In Torn, Justin recounts his own story from “God Boy” — you know the type: the kid with the verses at-the-ready, the Bible Answer Kid– to Gay Boy. Not only did Justin not think you could possibly be both gay and Christian, he didn’t think he even knew any gay people.
Justin tells us about his own journey as he considers that he might indeed be gay. As a teenager, he attends a “super-secret meeting of anonymous homosexuals” that was suggested to him. Justin hears discouraging stories from homosexual men struggling “to feel some level of sexual attraction to their wives, or any woman.”
“God Boy” had never even kept a secret from his parents; coming out to his parents, as it is for most gay youth, was terrifying. “I knew they would love me no matter what happened. I was just afraid of disappointing them. I had always been their pride and joy, and now I was about to shatter their image of me.” In this chapter, Justin offers some excellent tips for parents of gay youth to achieve honesty and mutual respect.
There is an informative chapter covering the various theories of “why some people are gay.” For readers that hold to the long-disproven ship-them-off-to-reparative-therapy as the gay fix-it, the realities of this tactic are seen for what they are: unproductive and destructive. Justin says: “In spite of their public claims, ex-gay ministries are often much more effective at taking away faith than at taking away attractions. Churches need to know this before they send people in that direction.”
I am particularly grateful for the inclusion in Justin’s book about his time in a campus Christian ministry he politely renames “Campus Christian Fellowship,” or CCF. At a crossroad, when many gay youth are experiencing some level of thinking and social freedom after moving from home to college, there are Christian organizations on campuses that dismiss the topic of being both gay and Christian.
I hope that those organizations see themselves in Justin’s book and realize the destruction they may have effected if Justin were not so determined to reconcile his faith and orientation. This is being repeated now on college campuses across the country. Young gay Christians are walking away from the faith, rather than being strengthened in it.

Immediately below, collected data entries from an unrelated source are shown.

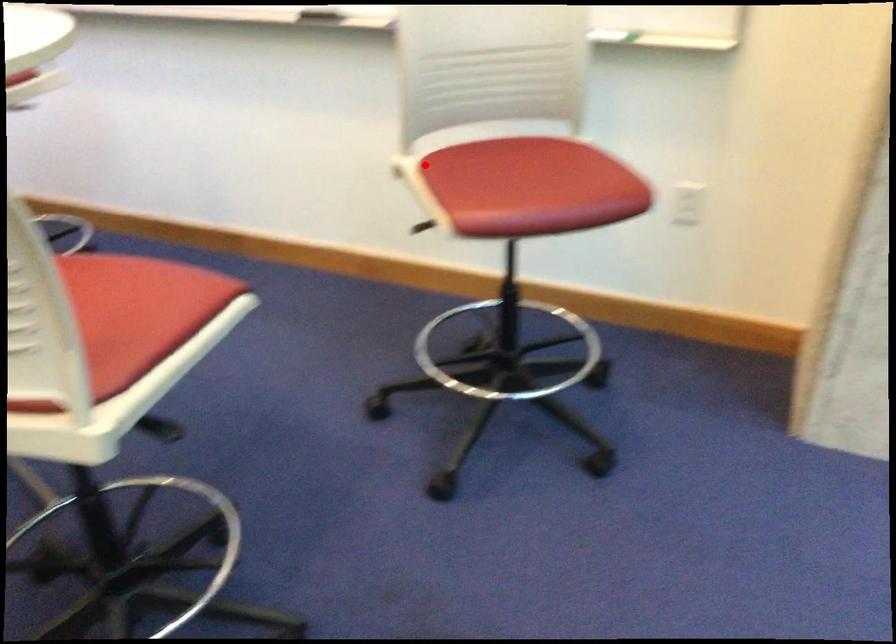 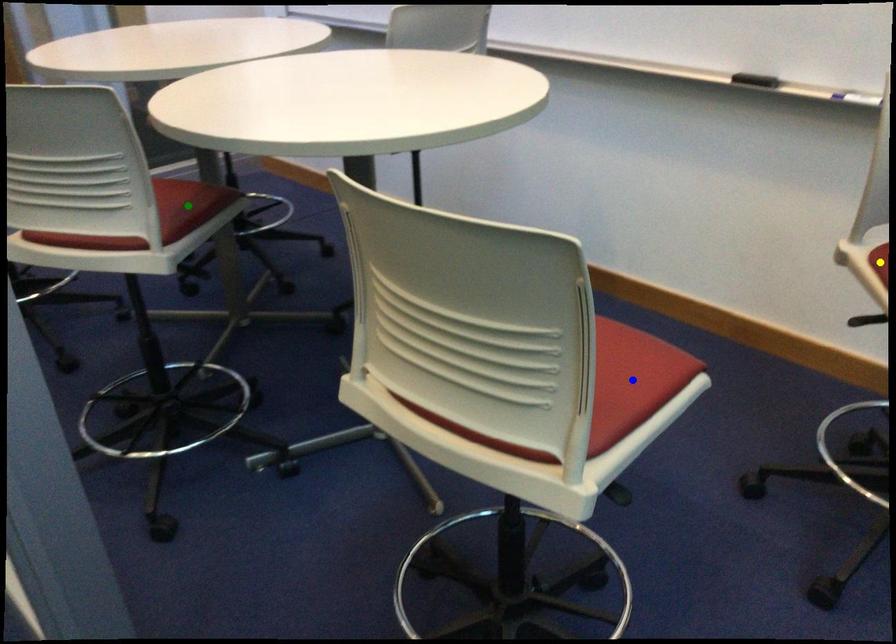 Question: I am providing you with two images of the same scene from different viewpoints. A red point is marked on the first image. You are given multiple points on the second image. Which point in image 2 is actually the same real-world point as the red point in image 1?

Choices:
 (A) yellow point
 (B) blue point
 (C) green point

Answer: (A) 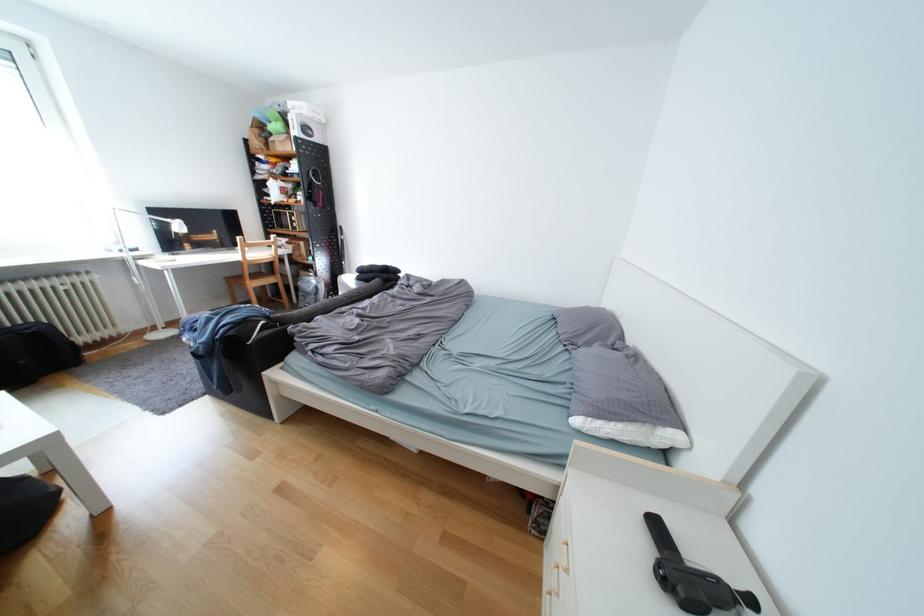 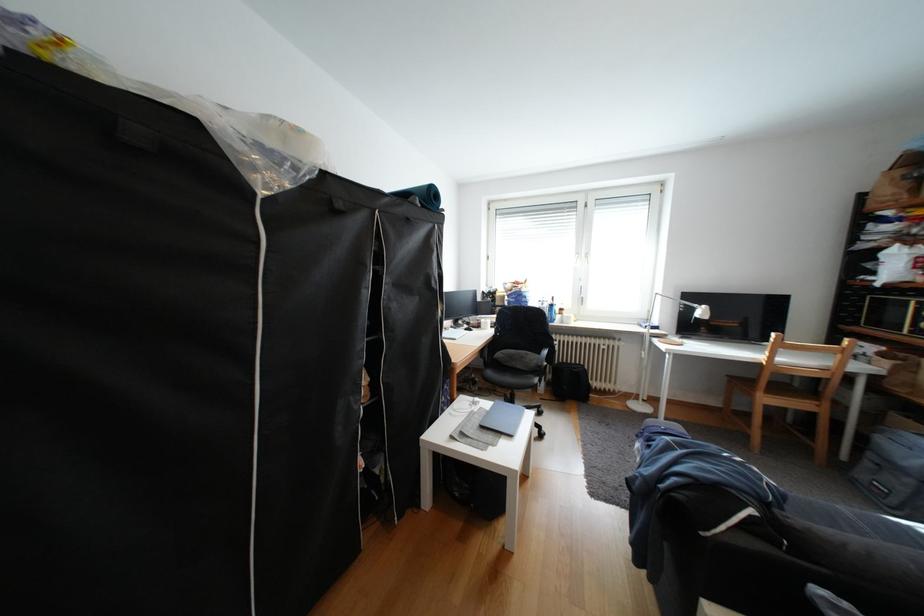 Locate, in the second image, the point that corresponds to point 223,321 in the first image.

(682, 448) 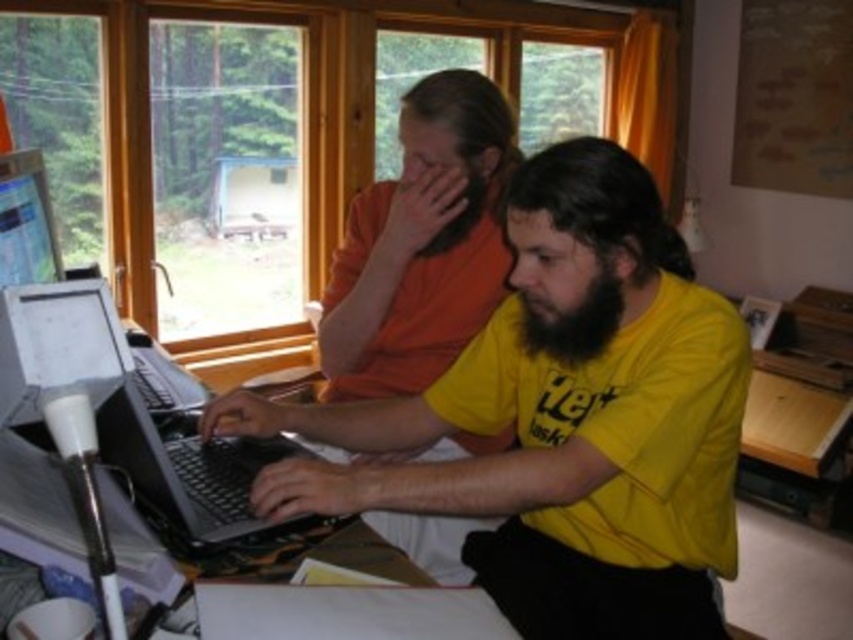 Question: Which point is farther to the camera?

Choices:
 (A) (460, 540)
 (B) (583, 314)
 (C) (653, 465)
 (D) (177, 444)

Answer: (A)

Question: Does orange matte shirt at center appear on the left side of black plastic laptop at left?

Choices:
 (A) no
 (B) yes

Answer: (A)

Question: Which point appears farthest from the camera in this image?

Choices:
 (A) (94, 342)
 (B) (521, 337)

Answer: (B)

Question: Which object appears farthest from the camera in this image?

Choices:
 (A) black plastic laptop at left
 (B) black fuzzy beard at center
 (C) orange matte shirt at center
 (D) yellow matte shirt at center

Answer: (C)

Question: Can you confirm if orange matte shirt at center is positioned to the right of black fuzzy beard at center?

Choices:
 (A) yes
 (B) no

Answer: (B)

Question: Can you confirm if yellow matte shirt at center is thinner than black plastic laptop at left?

Choices:
 (A) yes
 (B) no

Answer: (B) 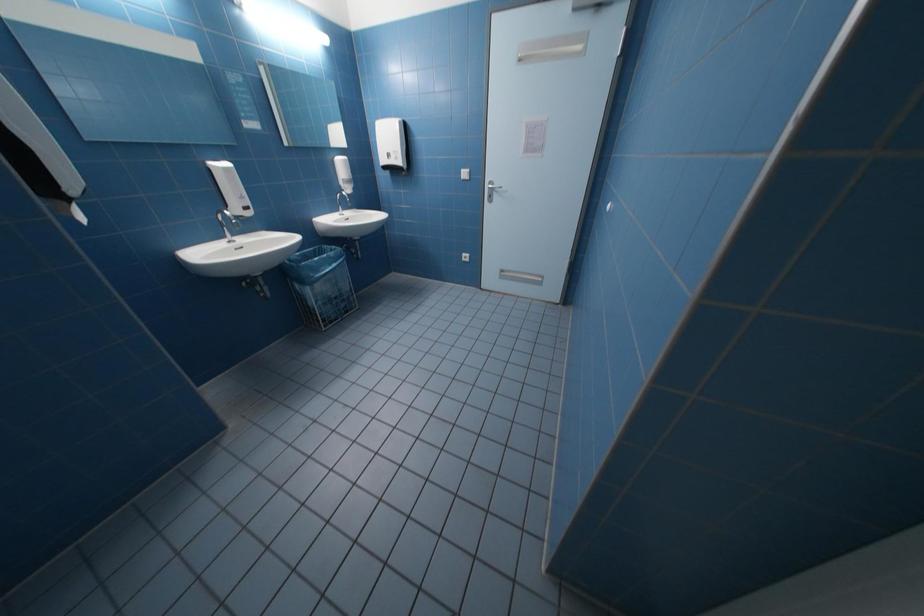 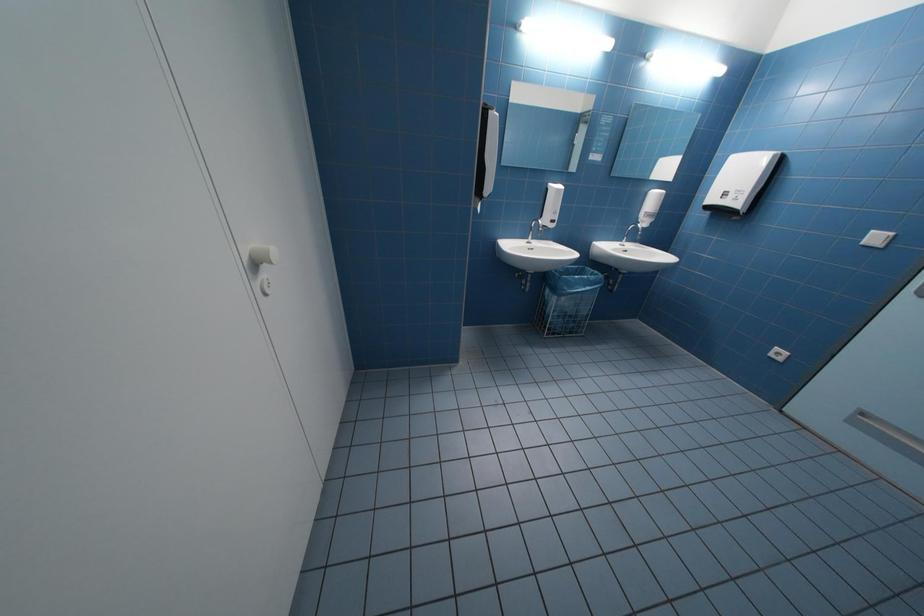 Question: The camera is either moving clockwise (left) or counter-clockwise (right) around the object. The first image is from the beginning of the video and the second image is from the end. Is the camera moving left or right when shooting the video?

Choices:
 (A) Left
 (B) Right

Answer: (B)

There is an investigation of the verses used to condemn same-sex attracted people with the backdrop of Justin’s own journey. He makes the explanations accessible in his humble, storytelling manner.
Currently, Justin Lee is the founder and President of the Gay Christian Network (GCN), an online community of over 20K gay, lesbian,bisexual and transgender Christians and their allies, parents and friends. GCN began simply as a way to tell stories and connect with other gay Christians.
Telling stories is an effective tool for mutual understanding. Attitudes are difficult to change. In my own experience as an advocate for the LGBT Christian community within the church, I find that stacking information and arguments over verses will rarely move the conversation towards mutual respect. The key to opening our hearts and minds to the journey of another is through emotional, persuasive storytelling. And Justin does that very well in his own honest manner in Torn.
Here is where I must disclose that I not only loved the book; I love Justin too. I met him over the phone for the first time in December of 2006. The New York Times had just run an article about Justin and the Gay Christian Network. I was stunned to see those two words “gay” and “Christian” side by side.
I tracked him down and asked him, “I see you are having a conference in Seattle. Can I come? I promise I am not coming to change anyone; I just cannot believe you exist and that there are enough of you to have a conference.”
I did go and have been going for six years now. (This year, the conference is in Arizona in January. Justin Lee is one of the most gifted, funny, humble, able, compassionate, intelligent and gracious people involved in this very difficult dialogue about gay Christians and their place in the church. His passion comes off every page; his heart and love for Jesus is in every chapter.
Stories like Justin’s are being repeated in many congregations now. Gay youth that have been raised in the church not only love Jesus; they also know the Scriptures. Unlike the mere decade ago when Justin was coming out and there were no accessible role models, now there are. Christian youth that are thinking about coming out or have come out need to know that they can indeed be both gay and Christian. Their parents and pastors should begin having productive dialogues about this issue in hopes that people will not be forced to choose between the orientation they cannot change and the faith they can opt to leave.
The Gospel does indeed need to be rescued from the “Do gay Christians exist?” debate. Torn will help that conversation progress. This is an important book that will advance understanding. If there is a gay Christian in your life — read it. If you are that gay Christian — read it and share it.
By sharing our stories and exploring one another’s humanity, we will discover compassion and grace. Justin is leading in that way.